The required result is each line of the entries below containing the string "экран".

◆ ◆ ◆ ◆ ◆ ◆ ◆

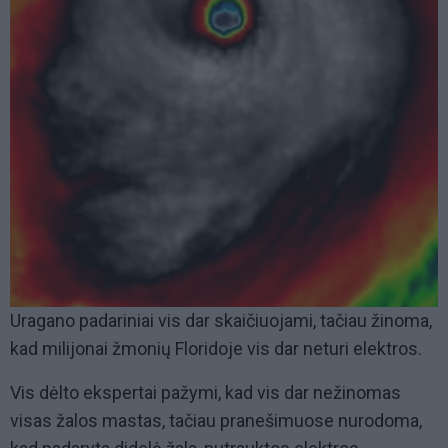
Uragano padariniai vis dar skaičiuojami, tačiau žinoma,
kad milijonai žmonių Floridoje vis dar neturi elektros.
Vis dėlto ekspertai pažymi, kad vis dar nežinomas
visas žalos mastas, tačiau pranešimuose nurodoma,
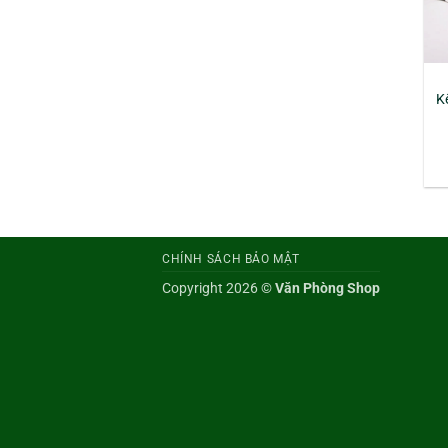
K
CHÍNH SÁCH BẢO MẬT
Copyright 2026 ©
Văn Phòng Shop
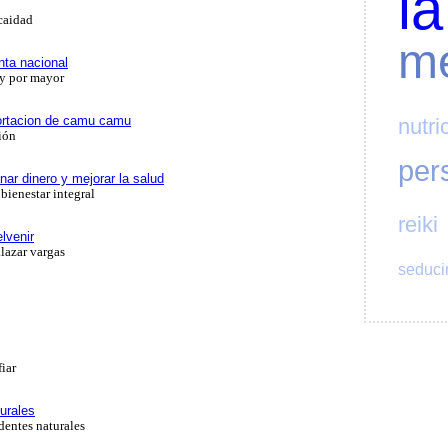
la
caidad
me
ta nacional
 y por mayor
ortacion de camu camu
nutri
ión
per
nar dinero y mejorar la salud
bienestar integral
reiki
lvenir
lazar vargas
seduci
iar
turales
identes naturales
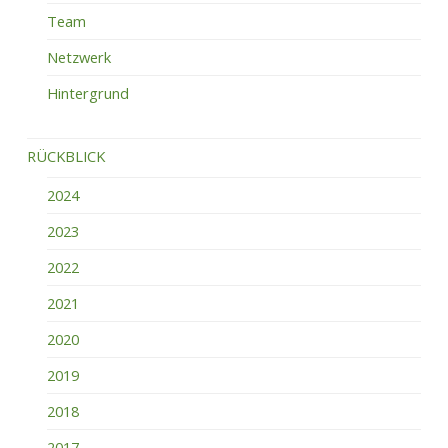
Team
Netzwerk
Hintergrund
RÜCKBLICK
2024
2023
2022
2021
2020
2019
2018
2017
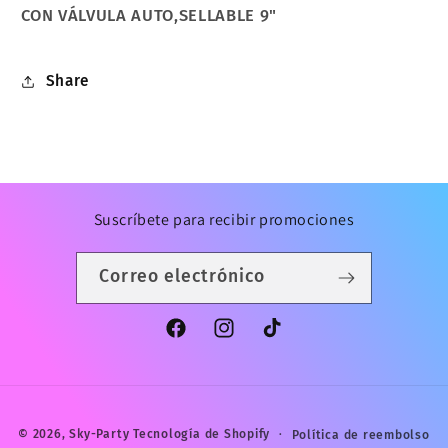
CON VÁLVULA AUTO,SELLABLE 9"
Share
Suscríbete para recibir promociones
Correo electrónico
Facebook
Instagram
TikTok
Formas
© 2026,
Sky-Party
Tecnología de Shopify
Política de reembolso
de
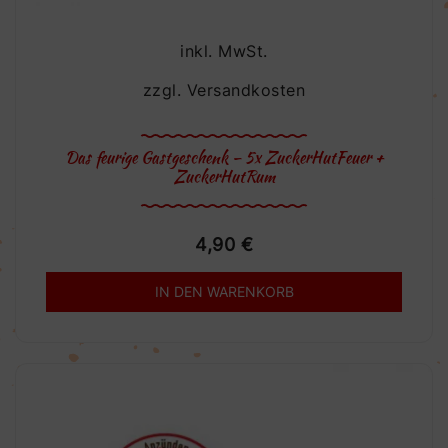
inkl. MwSt.
zzgl.
Versandkosten
Das feurige Gastgeschenk – 5x ZuckerHutFeuer +
ZuckerHutRum
4,90
€
IN DEN WARENKORB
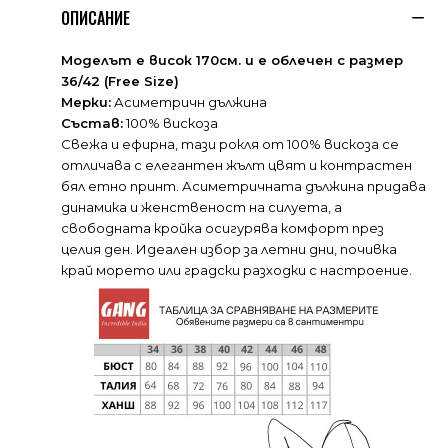
ОПИСАНИЕ
Моделът е висок 170см. и е облечен с размер
36/42 (Free Size)
Мерки:
Асиметричн дължина
Състав:
100% вискоза
Свежа и ефирна, тази рокля от 100% вискоза се
отличава с елегантен жълт цвят и контрастен
бял етно принт. Асиметричната дължина придава
динамика и женственост на силуета, а
свободната кройка осигурява комфорт през
целия ден. Идеален избор за летни дни, почивка
край морето или градски разходки с настроение.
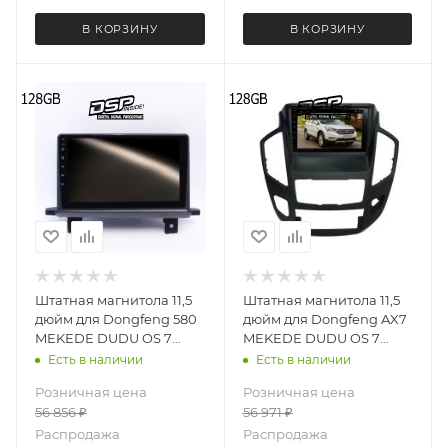
В КОРЗИНУ
В КОРЗИНУ
Штатная магнитола 11,5
Штатная магнитола 11,5
дюйм для Dongfeng 580
дюйм для Dongfeng AX7
MEKEDE DUDU OS 7
MEKEDE DUDU OS 7
версия 5173-6711 экран
версия 2737-6711 экран
Есть в наличии
Есть в наличии
2K Android 13 8+128 Gb
2K Android 13 8+128 Gb
Розничная цена
Розничная цена
круговой обзор 360
круговой обзор 360
56 856
₽
56 971
₽
Распродажа
Распродажа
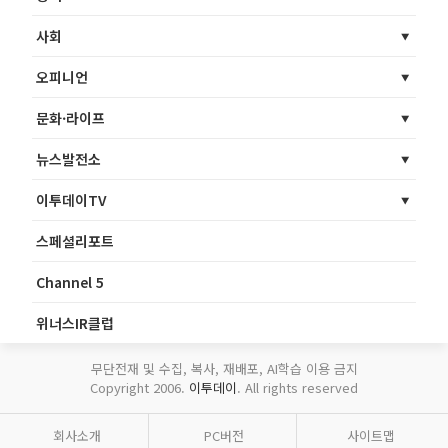
사회
오피니언
문화·라이프
뉴스발전소
이투데이TV
스페셜리포트
Channel 5
위너스IR클럽
무단전재 및 수집, 복사, 재배포, AI학습 이용 금지
Copyright 2006.
이투데이
. All rights reserved
회사소개
PC버전
사이트맵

◆ ◆ ◆ ◆ ◆ ◆ ◆

▶ _Solution to the exercise_:
версия 5173-6711 экран
версия 2737-6711 экран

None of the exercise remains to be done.